MHR’s Lesley Holmes discusses the problem with employee monitoring software and an alternative way to ensure productivity.
Employee monitoring software uptake accelerated during the pandemic, especially as the majority of the Irish workforce worked predominantly from home during 2020.
In fact, the demand for workforce monitoring solutions has risen exponentially, with many companies having either installed such technology or having plans to do so.
As the dramatic shift to working from home occurred, some employers struggled to trust their employees who were no longer in the presence of managers or supervisors.
Tools and technologies to monitor workers have been in use long before the events of Covid-19, however. Businesses use keystroke monitors to maximise productivity in clerical work, while retail, hospitality and warehouse workers are routinely subject to video surveillance to prevent theft and fraud.
Nevertheless, the rise in workplace monitoring software includes tools that feel more intrusive. They can register the length of time taken to read and respond to an email, monitor meeting attendance and film employees from their screen.
Although use of these technologies may vary from sector to sector and business to business, the rise in demand for these solutions indicates employer-employee trust is increasingly a problem.
The negative effect on morale
Before any employer implements technology for the purpose of monitoring, they should consider its effect on morale. Such technology can be a major barrier to a culture of trust and engagement, which can build longer-term advantages in terms of productivity, loyalty, retention and recruitment.
This is especially true when employees are monitored in their own homes. Covid has, for example, prompted some employees with dependents to work more flexible hours or to divide their day between work and caring for the elderly or young children at home.
It is easy for monitoring software to infringe on such complex time boundaries, causing irritation and annoyance.
Although employees are protected by data protection and human rights legislation, employers can legitimately monitor how work devices are used and for what purpose, provided they are transparent about what they are doing and are “fair and reasonable”.
With that in mind, escalating to more intrusive monitoring requires fair suspicion, whether the concern is performance or security related, and employees should always be aware of any monitoring capabilities that an employer has.
This was brought to light in a case in Spain in which an employee successfully won a case for unfair dismissal based on security camera evidence being deemed invalid in a court of law as the individual was not aware that the cameras were in use both for security and employee monitoring.
The European Court of Human Rights eventually overturned the judgement of the employment tribunal due to the level of suspicion and the balance of the rights of the individual against those of the business that they worked for, demonstrating that all aspects of the situation need to be considered.
Yet the effect on internal culture and employee morale of these solutions makes it questionable whether they are ever the answer. Just before the pandemic, for example, UK bank Barclays was criticised for using software to monitor and pressurise employees in a bid to maintain high levels of productivity.
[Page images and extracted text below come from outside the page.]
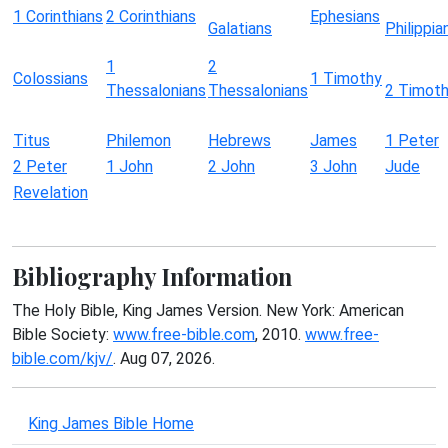
1 Corinthians
2 Corinthians
Ephesians
Galatians
Philippia
1
2
Colossians
1 Timothy
Thessalonians
Thessalonians
2 Timot
Titus
Philemon
Hebrews
James
1 Peter
2 Peter
1 John
2 John
3 John
Jude
Revelation
Bibliography Information
The Holy Bible, King James Version. New York: American
Bible Society:
www.free-bible.com
, 2010.
www.free-
bible.com/kjv/
. Aug 07, 2026.
King James Bible Home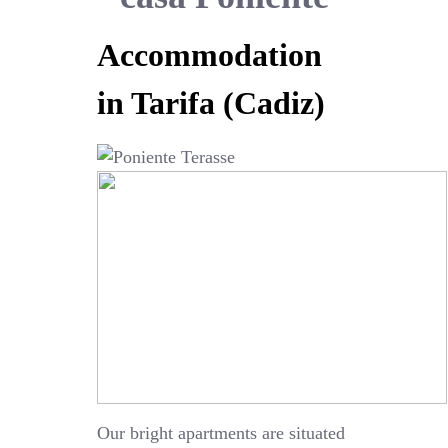
Accommodation
in Tarifa (Cadiz)
Our bright apartments are situated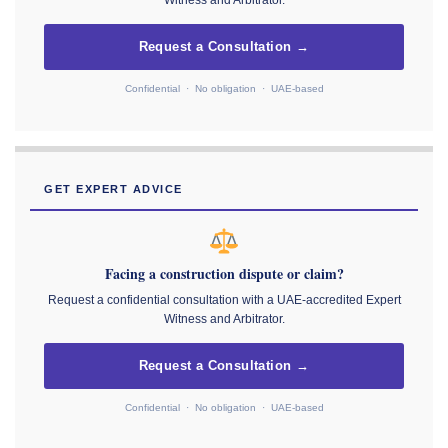
Witness and Arbitrator.
Request a Consultation →
Confidential · No obligation · UAE-based
GET EXPERT ADVICE
Facing a construction dispute or claim?
Request a confidential consultation with a UAE-accredited Expert
Witness and Arbitrator.
Request a Consultation →
Confidential · No obligation · UAE-based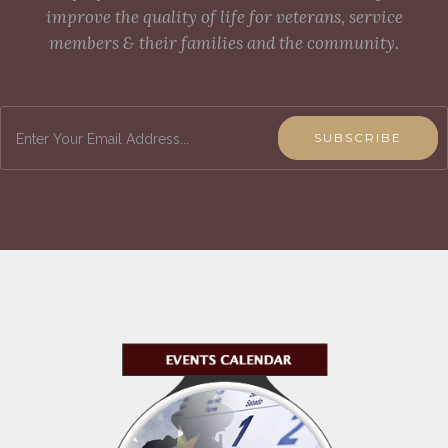
improve the quality of life for veterans, service
members & their families and the community.
SUBSCRIBE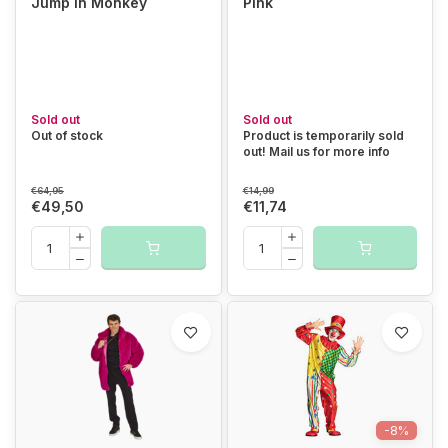
Jump in Monkey
Pink
Sold out
Sold out
Out of stock
Product is temporarily sold
out! Mail us for more info
€64,95
€14,99
€49,50
€11,74
-8%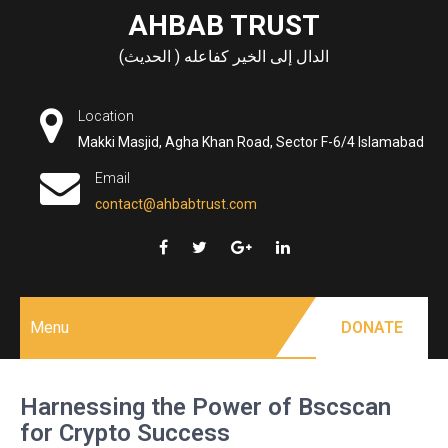
Skip
AHBAB TRUST
to
الدال إلى الخير كفاعله ( الحديث)
content
Location
Makki Masjid, Agha Khan Road, Sector F-6/4 Islamabad
Email
contact@ahbabtrust.com
Menu
DONATE
Harnessing the Power of Bscscan
for Crypto Success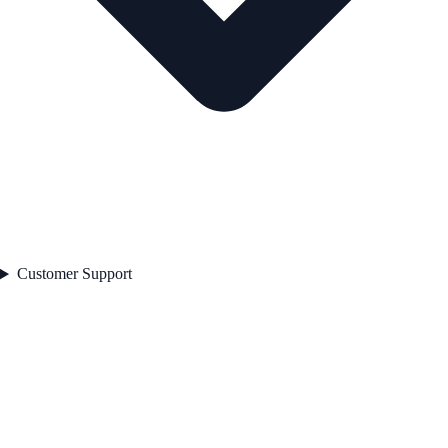
Customer Support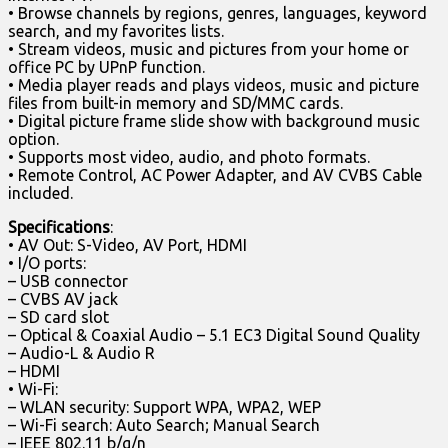
• Browse channels by regions, genres, languages, keyword
search, and my favorites lists.
• Stream videos, music and pictures from your home or
office PC by UPnP function.
• Media player reads and plays videos, music and picture
files from built-in memory and SD/MMC cards.
• Digital picture frame slide show with background music
option.
• Supports most video, audio, and photo formats.
• Remote Control, AC Power Adapter, and AV CVBS Cable
included.
Specifications
:
• AV Out: S-Video, AV Port, HDMI
• I/O ports:
– USB connector
– CVBS AV jack
– SD card slot
– Optical & Coaxial Audio – 5.1 EC3 Digital Sound Quality
– Audio-L & Audio R
– HDMI
• Wi-Fi:
– WLAN security: Support WPA, WPA2, WEP
– Wi-Fi search: Auto Search; Manual Search
– IEEE 802.11 b/g/n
The bank’s employees complained of the effect on morale.
HR platforms offer better alternatives
Rather than adopting technology for such a negative purpose, employers would be better advised to review their HR software and invest in a solution that can give managers oversight of performance at the individual level without any feeling of Big Brother monitoring.
Such technology has the power to unite teams and brings workforces together, using social media-type interfaces and interactions.
The automated scheduling of frequent, one-to-one check-ins between managers and employees ensures the performance and morale of each employee is constantly on the radar of managers, allowing for early intervention before problems develop.
Managers can provide the extra information or tools that struggling employees need to complete their work or to accelerate output. Alternatively, managers can reassign workloads where necessary.
Regular check-ins, along with prompts to upgrade skills and qualifications, ensure employees are treated as individuals and can advance in their careers.
Employers need HR platforms that enable them to actively engage employees through regular updates on company and team events, successes, employee achievements, vacancies, training opportunities and market news. Training materials, webinars, group discussion forums, remote working and wellbeing information and advice should also be available.
Younger employees especially are more interested in the culture of an organisation and those with skills in short supply will move on if they do not like what they find.
Where appropriate, employees should be able to access the platform through their mobile phones, getting answers to HR queries from chatbots, for example.
Rather than deploying Big Brother solutions, organisations need to connect and align dispersed workforces with user-friendly technology that signposts solutions and provides valuable insights without having to intrude on employee privacy.
Overall, the technology should enable managers to gauge the mood and performance of each employee so they have an accurate aggregate assessment of their team to report up the chain of command.
This is far likelier to provide a productive workforce than a culture of surveillance and monitoring, especially when employees are working at home. Employers using technology constructively to engage their workforces have much better odds of being ahead in terms of productivity, retention and recruitment.
Lesley Holmes is the data protection officer at MHR, a HR, payroll and finance software company.